ABOUT THIS TASK :: When you reach the line that contains "Highlight inferior vena cava.", set down that line and every one after it through the end of the records, exactly as written and with no pictures.

RECORDS ::

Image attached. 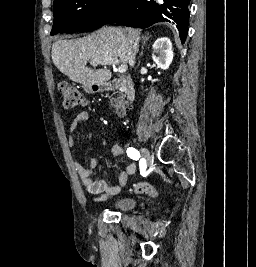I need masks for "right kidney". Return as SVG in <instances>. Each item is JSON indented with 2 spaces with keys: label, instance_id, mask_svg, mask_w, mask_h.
<instances>
[{
  "label": "right kidney",
  "instance_id": "right-kidney-1",
  "mask_svg": "<svg viewBox=\"0 0 256 267\" xmlns=\"http://www.w3.org/2000/svg\"><path fill=\"white\" fill-rule=\"evenodd\" d=\"M152 48L154 54H158V58H155L158 68L168 70L173 60L172 44L169 38H158Z\"/></svg>",
  "mask_w": 256,
  "mask_h": 267
}]
</instances>
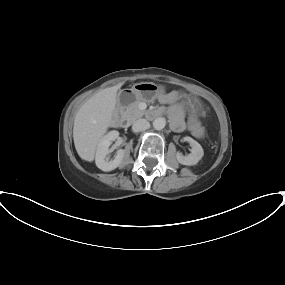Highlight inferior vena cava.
I'll list each match as a JSON object with an SVG mask.
<instances>
[{
	"instance_id": "obj_1",
	"label": "inferior vena cava",
	"mask_w": 285,
	"mask_h": 285,
	"mask_svg": "<svg viewBox=\"0 0 285 285\" xmlns=\"http://www.w3.org/2000/svg\"><path fill=\"white\" fill-rule=\"evenodd\" d=\"M150 127L149 122L146 119L136 120L132 125L133 132H140L148 129Z\"/></svg>"
}]
</instances>
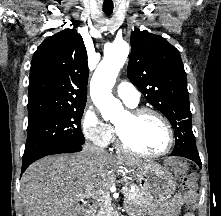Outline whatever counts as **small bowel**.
<instances>
[{"instance_id":"c3829d8e","label":"small bowel","mask_w":221,"mask_h":216,"mask_svg":"<svg viewBox=\"0 0 221 216\" xmlns=\"http://www.w3.org/2000/svg\"><path fill=\"white\" fill-rule=\"evenodd\" d=\"M195 203L196 198L194 195L176 194L170 202L164 205L161 216H177L182 207L186 208L183 216H194L193 208Z\"/></svg>"}]
</instances>
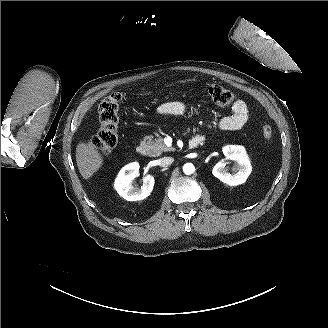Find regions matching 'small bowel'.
<instances>
[{
  "mask_svg": "<svg viewBox=\"0 0 328 328\" xmlns=\"http://www.w3.org/2000/svg\"><path fill=\"white\" fill-rule=\"evenodd\" d=\"M187 112V106L178 101H171L161 104L157 108L159 115H183ZM249 119L247 104L241 100H236L232 105V114L220 119L219 128L226 131H236L242 129Z\"/></svg>",
  "mask_w": 328,
  "mask_h": 328,
  "instance_id": "obj_1",
  "label": "small bowel"
}]
</instances>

EXERCISE ANSWER ::
Highlight inferior vena cava.
I'll list each match as a JSON object with an SVG mask.
<instances>
[{
	"instance_id": "obj_1",
	"label": "inferior vena cava",
	"mask_w": 285,
	"mask_h": 285,
	"mask_svg": "<svg viewBox=\"0 0 285 285\" xmlns=\"http://www.w3.org/2000/svg\"><path fill=\"white\" fill-rule=\"evenodd\" d=\"M150 127L149 122L146 119L136 120L132 125L133 132H140L148 129Z\"/></svg>"
}]
</instances>
Outline whatever counts as **small bowel**.
<instances>
[{"instance_id":"c3829d8e","label":"small bowel","mask_w":221,"mask_h":216,"mask_svg":"<svg viewBox=\"0 0 221 216\" xmlns=\"http://www.w3.org/2000/svg\"><path fill=\"white\" fill-rule=\"evenodd\" d=\"M195 203L196 198L194 195L176 194L170 202L164 205L161 216H177L182 207L186 208L183 216H194L193 208Z\"/></svg>"}]
</instances>
Find regions matching 'small bowel'.
<instances>
[{
  "mask_svg": "<svg viewBox=\"0 0 328 328\" xmlns=\"http://www.w3.org/2000/svg\"><path fill=\"white\" fill-rule=\"evenodd\" d=\"M187 112V106L178 101H171L161 104L157 108L159 115H183ZM249 119L247 104L241 100H236L232 105V114L220 119L219 128L226 131H236L242 129Z\"/></svg>",
  "mask_w": 328,
  "mask_h": 328,
  "instance_id": "obj_1",
  "label": "small bowel"
}]
</instances>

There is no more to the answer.